Saved data entries:
[Start of Attachment]

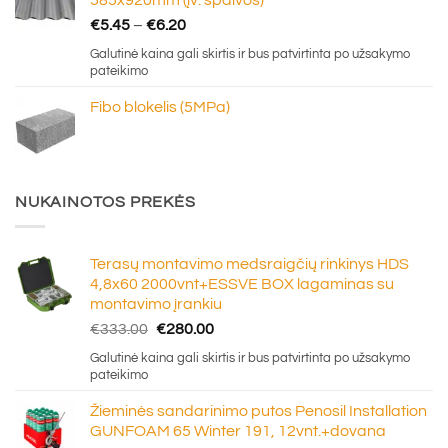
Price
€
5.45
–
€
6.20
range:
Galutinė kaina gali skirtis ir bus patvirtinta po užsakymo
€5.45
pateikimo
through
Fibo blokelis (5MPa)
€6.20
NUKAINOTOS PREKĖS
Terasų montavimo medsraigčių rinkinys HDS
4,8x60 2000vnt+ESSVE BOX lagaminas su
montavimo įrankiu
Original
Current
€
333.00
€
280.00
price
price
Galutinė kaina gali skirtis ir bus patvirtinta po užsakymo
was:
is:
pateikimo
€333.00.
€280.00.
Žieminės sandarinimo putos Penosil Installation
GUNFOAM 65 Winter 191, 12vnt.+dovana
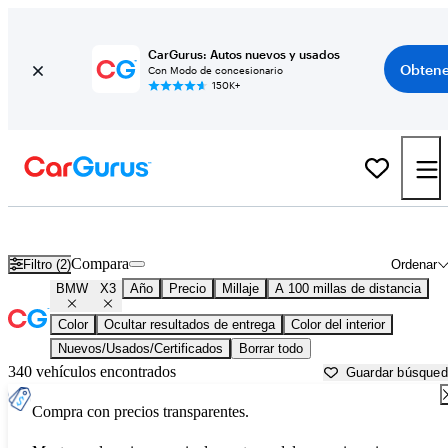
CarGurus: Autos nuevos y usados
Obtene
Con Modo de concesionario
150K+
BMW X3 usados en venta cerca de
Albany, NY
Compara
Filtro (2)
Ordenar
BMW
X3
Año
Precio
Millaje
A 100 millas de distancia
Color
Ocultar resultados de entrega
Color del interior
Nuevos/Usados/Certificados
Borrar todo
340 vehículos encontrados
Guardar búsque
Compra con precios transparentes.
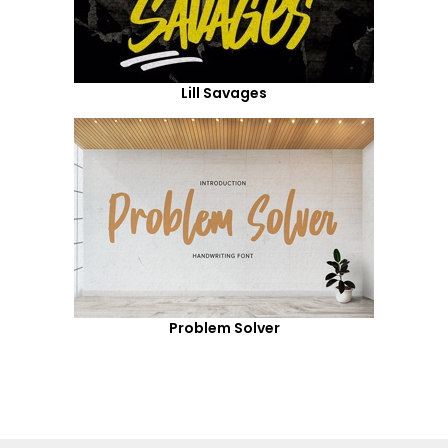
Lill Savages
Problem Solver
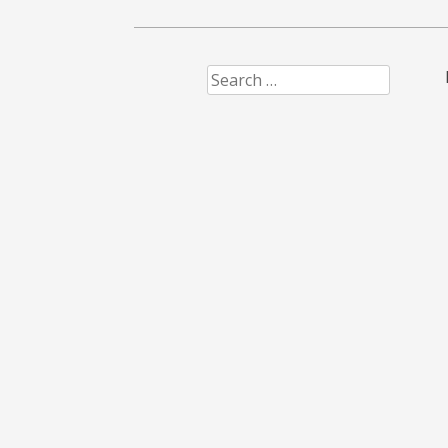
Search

[End of Attachment]
[Start of Attachment]

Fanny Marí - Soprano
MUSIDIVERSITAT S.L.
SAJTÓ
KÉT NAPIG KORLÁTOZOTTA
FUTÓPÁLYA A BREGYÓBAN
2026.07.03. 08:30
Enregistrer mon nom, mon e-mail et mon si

[End of Attachment]

TASK DESCRIPTION: Look above for the line containing "4,8x60 2000vnt+ESSVE BOX lagaminas su", then copy exactly from it through the line containing "Color del interior", keeping both and leaving out pictures. Add nothing else.

RESPONSE AREA:
4,8x60 2000vnt+ESSVE BOX lagaminas su
montavimo įrankiu
Original
Current
€
333.00
€
280.00
price
price
Galutinė kaina gali skirtis ir bus patvirtinta po užsakymo
was:
is:
pateikimo
€333.00.
€280.00.
Žieminės sandarinimo putos Penosil Installation
GUNFOAM 65 Winter 191, 12vnt.+dovana
CarGurus: Autos nuevos y usados
Obtene
Con Modo de concesionario
150K+
BMW X3 usados en venta cerca de
Albany, NY
Compara
Filtro (2)
Ordenar
BMW
X3
Año
Precio
Millaje
A 100 millas de distancia
Color
Ocultar resultados de entrega
Color del interior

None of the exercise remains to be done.